Task instructions:
The lines to reproduce run from the one containing "isolateurs de choc" through the final line of the entries; write them out exactly and add nothing.

▼▼▼

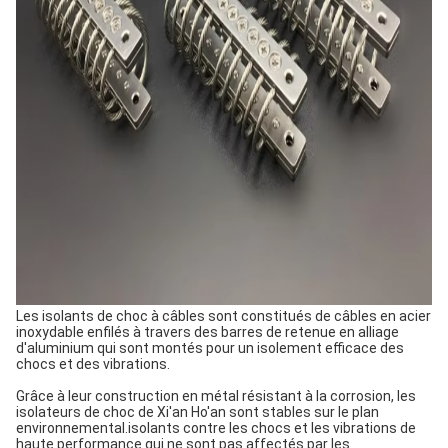
Les isolants de choc à câbles sont constitués de câbles en acier
inoxydable enfilés à travers des barres de retenue en alliage
d'aluminium qui sont montés pour un isolement efficace des
chocs et des vibrations.
Grâce à leur construction en métal résistant à la corrosion, les
isolateurs de choc de Xi'an Ho'an sont stables sur le plan
environnemental.
isolants contre les chocs et les vibrations de
haute performance qui ne sont pas affectés par les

▲▲▲

Answer space:
isolateurs de choc de Xi'an Ho'an sont stables sur le plan
environnemental.
isolants contre les chocs et les vibrations de
haute performance qui ne sont pas affectés par les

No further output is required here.